Commanders and leaders
- Chaghri Beg Ibrahim Inal Tughril Beg: Mas'ud I

Strength
- 12,000–15,000: 25,000–50,000

Casualties and losses
- Unknown: Unknown

= Battle of Nishapur (1038) =

The Battle of Nishapur occurred in 1038 when the Seljuk Turks scored a victory over the Ghaznavid army at Nishapur.

In 1035 the Seljuk Turks defeated the Ghaznavids at Nisa. They inflicted another defeat on the Ghaznavids in 1037 at Merv and Herat.

The Seljuk Turks crossed the Oxus river and occupied most of Khorasan.
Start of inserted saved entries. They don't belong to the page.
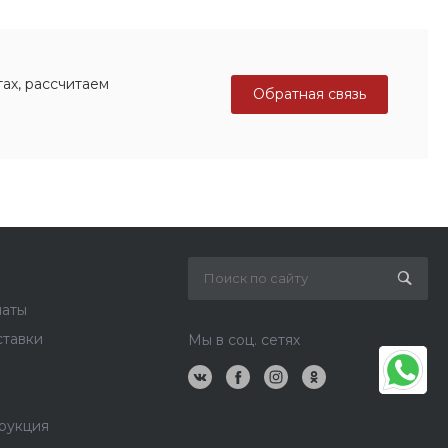
ах, рассчитаем
Обратная связь
латы
ставки
Мы в соц. сетях
рукция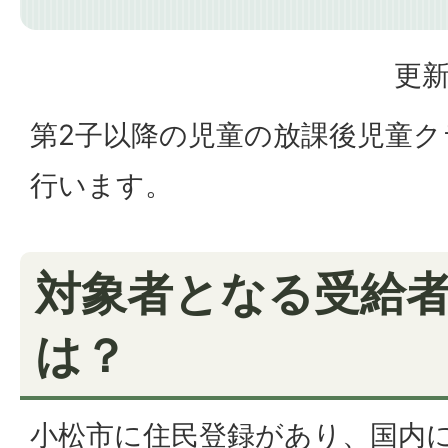
更新
第2子以降の児童の放課後児童ク
行います。
対象者となる受給
は？
小松市に住民登録があり、国内に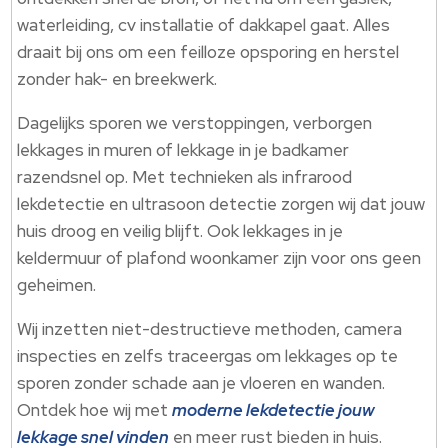
waterleiding, cv installatie of dakkapel gaat. Alles
draait bij ons om een feilloze opsporing en herstel
zonder hak- en breekwerk.
Dagelijks sporen we verstoppingen, verborgen
lekkages in muren of lekkage in je badkamer
razendsnel op. Met technieken als infrarood
lekdetectie en ultrasoon detectie zorgen wij dat jouw
huis droog en veilig blijft. Ook lekkages in je
keldermuur of plafond woonkamer zijn voor ons geen
geheimen.
Wij inzetten niet-destructieve methoden, camera
inspecties en zelfs traceergas om lekkages op te
sporen zonder schade aan je vloeren en wanden.
Ontdek hoe wij met
moderne lekdetectie jouw
lekkage snel vinden
en meer rust bieden in huis.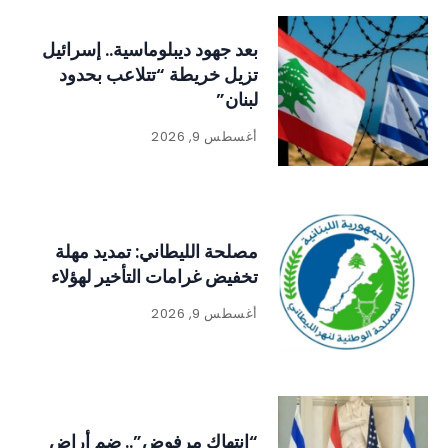
بعد جهود ديبلوماسية.. إسرائيل
تزيل خريطة “تتلاعب بحدود
لبنان”
أغسطس 9, 2026
مصلحة الليطاني: تمديد مهلة
تخفيض غرامات التأخير لهؤلاء
أغسطس 9, 2026
“انتهاك مرفوض”.. ضم أراضٍ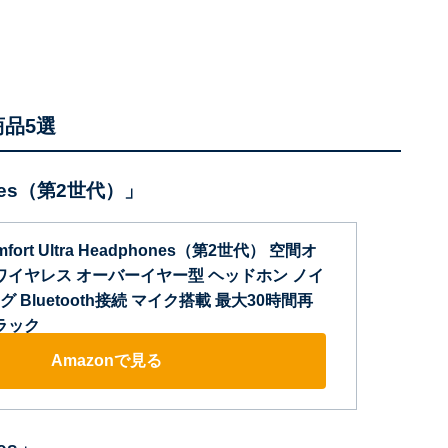
商品5選
phones（第2世代）」
omfort Ultra Headphones（第2世代） 空間オ
 ワイヤレス オーバーイヤー型 ヘッドホン ノイ
Bluetooth接続 マイク搭載 最大30時間再
ラック
Amazonで見る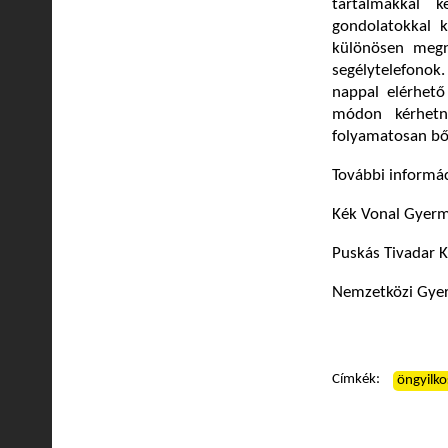
tartalmakkal 
gondolatokkal k
különösen megn
segélytelefonok. 
nappal elérhető
módon kérhetne
folyamatosan bőv
További informá
Kék Vonal Gyerme
Puskás Tivadar K
Nemzetközi Gye
Címkék:
öngyilko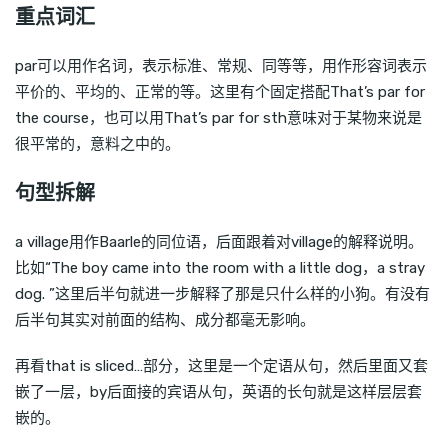
重点词汇
par可以用作名词，表示标准、常规、同等等，用作形容词表示
平价的、平均的、正常的等。这里有个固定搭配That’s par for
the course，也可以用That’s par for sth意味对于某物来说是
很平常的，意料之中的。
句型拆解
a village用作Baarle的同位语，后面跟着对village的解释说明。
比如“The boy came into the room with a little dog，a stray
dog. ”这里后半句就进一步解释了那是只什么样的小狗。有没有
后半句其实对前面的结构、成分都毫无影响。
再看that is sliced…部分，这里是一个定语从句，然后里面又套
嵌了一层，by后面接的宾语从句，英语的长句就是这样层层套
嵌的。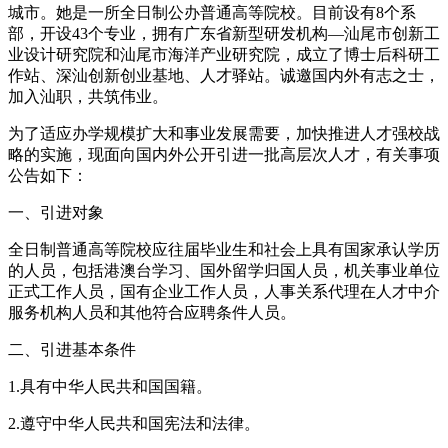
城市。她是一所全日制公办普通高等院校。目前设有8个系
部，开设43个专业，拥有广东省新型研发机构—汕尾市创新工
业设计研究院和汕尾市海洋产业研究院，成立了博士后科研工
作站、深汕创新创业基地、人才驿站。诚邀国内外有志之士，
加入汕职，共筑伟业。
为了适应办学规模扩大和事业发展需要，加快推进人才强校战
略的实施，现面向国内外公开引进一批高层次人才，有关事项
公告如下：
一、引进对象
全日制普通高等院校应往届毕业生和社会上具有国家承认学历
的人员，包括港澳台学习、国外留学归国人员，机关事业单位
正式工作人员，国有企业工作人员，人事关系代理在人才中介
服务机构人员和其他符合应聘条件人员。
二、引进基本条件
1.具有中华人民共和国国籍。
2.遵守中华人民共和国宪法和法律。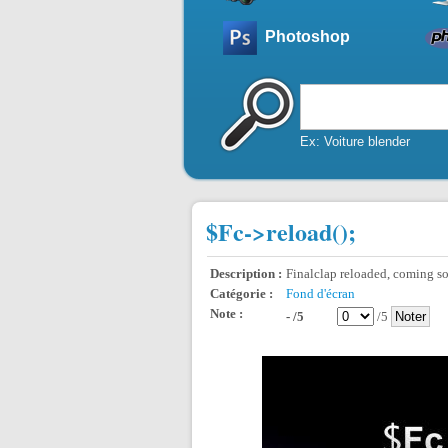
Photoshop
Ex: Voiture blender
$Fc->reload();
Description :
Finalclap reloaded, coming so
Catégorie :
Fond d'écran
Note :
- /5
/5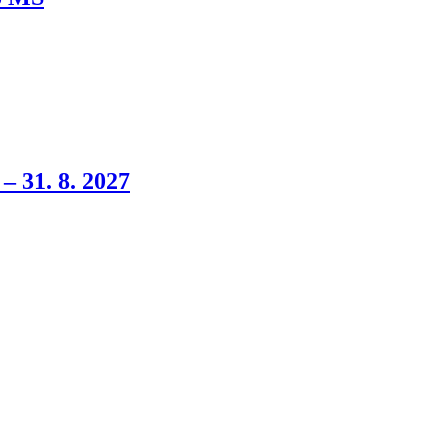
 – 31. 8. 2027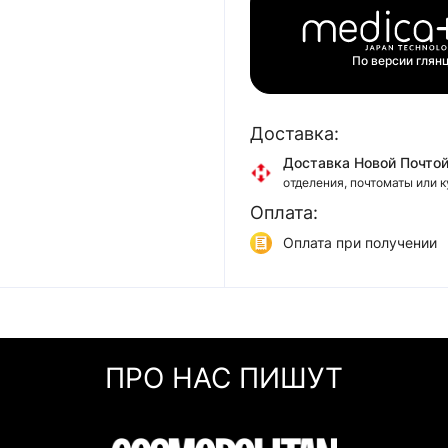
По версии глян
Доставка:
Доставка Новой Почто
отделения, почтоматы или 
Оплата:
Доставка Укр Почтой
отделения или курьером
Оплата при получении
Самовывоз
Онлайн оплата (Visa/Mas
г. Киев, ул. Кирилловская, 
Оплата частями (Прива
Мгновенная рассрочка 
ПРО НАС ПИШУТ
Покупка частями (Моно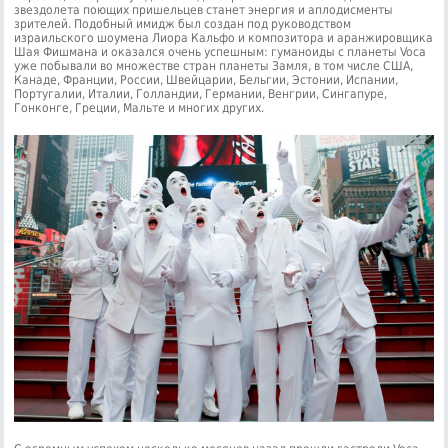
звездолета поющих пришельцев станет энергия и аплодисменты
зрителей. Подобный имидж был создан под руководством
израильского шоумена Лиора Кальфо и композитора и аранжировщика
Шая Фишмана и оказался очень успешным: гуманоиды с планеты Voca
уже побывали во множестве стран планеты Замля, в том числе США,
Канаде, Франции, России, Швейцарии, Бельгии, Эстонии, Испании,
Португалии, Италии, Голландии, Германии, Венгрии, Сингапуре,
Гонконге, Греции, Мальте и многих других.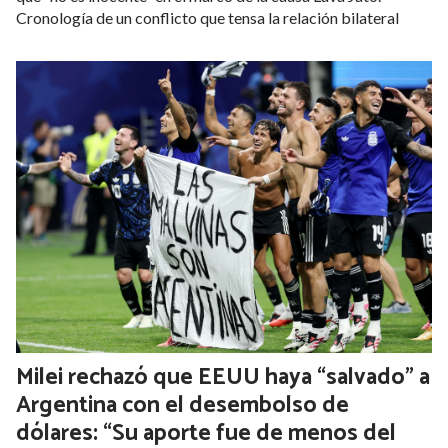
Cronología de un conflicto que tensa la relación bilateral
Milei rechazó que EEUU haya “salvado” a
Argentina con el desembolso de
dólares: “Su aporte fue de menos del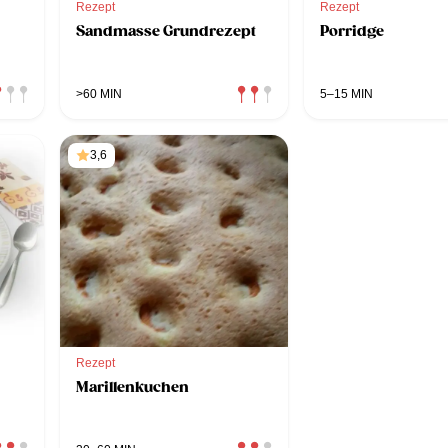
Rezept
Rezept
Sandmasse Grundrezept
Porridge
>60 MIN
5–15 MIN
3,6
Rezept
Marillenkuchen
In 1038 the Seljuks decisively defeated the Ghazanvids who were led by Mesud, son of Mahmud, at Nishapur.

The victories of the Seljuks against the Ghaznavids continued at Sarakhs and Dandanaqan. Members of the Seljuk family conducted additional aggressive campaigns in order to collect booty and check their rivals.